Ирина Станковская - Господин Музыка
Рассвет пришел, поднялся над полем, выполз из-за горизонта, а всадники не возвращались. Напрасно я посылала пехотинцев, напрасно дозорные с башни смотрели на все четыре стороны – воины не показывались, они как будто бесследно растворились в чужом, незнакомом мире. Близился рассвет, близилась битва, а коней все не было. Победа в бою меня не волновала – коней не было и у них, и у нас, силы были равны – но гибель наших всадников выбивала меня из колеи. Воображение рисовало мне жуткие картины одну страшнее другой – то мне виделись наши всадники, убитые и растерзанные непонятной силой, то я представляла себе, что они предали нас и бросили нас, и сидят где-нибудь в большом мире среди богов, говорят с ними о нас…

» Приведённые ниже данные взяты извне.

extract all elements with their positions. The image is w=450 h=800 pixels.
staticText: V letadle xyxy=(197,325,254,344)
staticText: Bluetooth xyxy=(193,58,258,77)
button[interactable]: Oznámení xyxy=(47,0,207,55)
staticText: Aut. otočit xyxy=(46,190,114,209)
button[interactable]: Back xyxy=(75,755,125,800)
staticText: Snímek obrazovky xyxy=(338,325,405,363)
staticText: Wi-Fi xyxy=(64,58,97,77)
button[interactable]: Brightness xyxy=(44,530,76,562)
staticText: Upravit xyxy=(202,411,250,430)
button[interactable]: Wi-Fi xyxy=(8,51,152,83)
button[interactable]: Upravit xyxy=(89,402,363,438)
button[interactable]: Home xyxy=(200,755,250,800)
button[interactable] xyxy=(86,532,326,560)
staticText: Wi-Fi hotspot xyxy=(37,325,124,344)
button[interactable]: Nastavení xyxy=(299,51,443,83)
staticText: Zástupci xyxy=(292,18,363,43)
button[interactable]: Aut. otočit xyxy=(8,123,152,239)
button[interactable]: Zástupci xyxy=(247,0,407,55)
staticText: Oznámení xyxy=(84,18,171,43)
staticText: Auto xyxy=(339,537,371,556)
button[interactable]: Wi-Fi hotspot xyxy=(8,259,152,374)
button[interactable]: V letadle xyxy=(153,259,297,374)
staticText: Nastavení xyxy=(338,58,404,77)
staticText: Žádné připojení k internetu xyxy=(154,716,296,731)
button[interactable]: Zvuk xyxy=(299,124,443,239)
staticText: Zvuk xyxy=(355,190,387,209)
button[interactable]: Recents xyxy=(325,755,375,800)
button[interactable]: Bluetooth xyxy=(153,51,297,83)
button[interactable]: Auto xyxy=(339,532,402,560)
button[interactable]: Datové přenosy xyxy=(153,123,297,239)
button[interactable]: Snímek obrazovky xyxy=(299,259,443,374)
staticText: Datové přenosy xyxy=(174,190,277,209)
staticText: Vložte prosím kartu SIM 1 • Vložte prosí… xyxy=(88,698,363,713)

Время шло, и чем дальше шло время, тем больше я понимала – Эдуард мертв. Мертв уже безвозвратно, безнадежно, и он уже не проснется от звуков битвы. Память подсказала мне непонятную картину, древнюю, как мир, и почти забытую: чьи-то внимательные умелые руки выпиливают нас из куска дерева, кто-то шлифует наши тела, заботливо раскрашивает белой краской, покрывает лаком. Тонкая пила работает легко и виртуозно, точит туру, и вдруг – бац! – боевая башня раскалывается пополам, беспомощно обнажает щепочные деревянные внутренности. Чуткие руки хватают ладью и бросают вниз, вниз, и я вижу внизу картонный ящик, в котором уже валяется куча исковерканных фигур.
– Ну что, опять брак порешь? – крикнули откуда-то свыше.
– Снова. Что теперь делать, я не бог…
– Не бог… Нам за этот вот ящик брака начальник головы пооборвет! Или самих нас лаком покроет и на доску поставит… вместо коней.
– Коней? Да ты и на пешку-то не потянешь!
– Молчи уже, слон!
Я смотрела на разбитую туру и ждала, когда она снова склеится и очнется, и лучники на ее боках снова возьмут свои луки. Но тура не оживала, она как будто и не вспоминала, что нужно оживать.
– А что же тура? – спросила я у погонщика, который сидел на большом белом слоне.
– Тура мертва, – отозвался возница.
– Как… мертва? Но ведь она же очнется?
– Нет. То, что погибло на поле боя, то да, приходит в себя. Но то, что убили люди, уже не очнется.
Помню, тогда мне стало страшно, и я ничем не могла унять свой страх. Даже меховое белое манто, которое надели на меня поверх платья, меня не радовало. Я представила себе, что будет со мной, если я вот так же неудачно попаду под резец, и кто-то бросит меня туда, в картонную коробку, и… интересно, что будет потом?
Я посмотрела на мертвого Эдуарда. Я сказала себе, что не отдам его никому, когда кто-нибудь придет сюда, чтобы забрать его и бросить в коробку. На счастье, картонной коробки нигде не было, но тревога все равно не оставляла меня. Я пыталась утешить себя тем, что раз он мертвый, то теперь его никто не убьет, да и он больше не станет упрекать меня в изменах – но утешение оказалось слабым, и вовсе не утешением.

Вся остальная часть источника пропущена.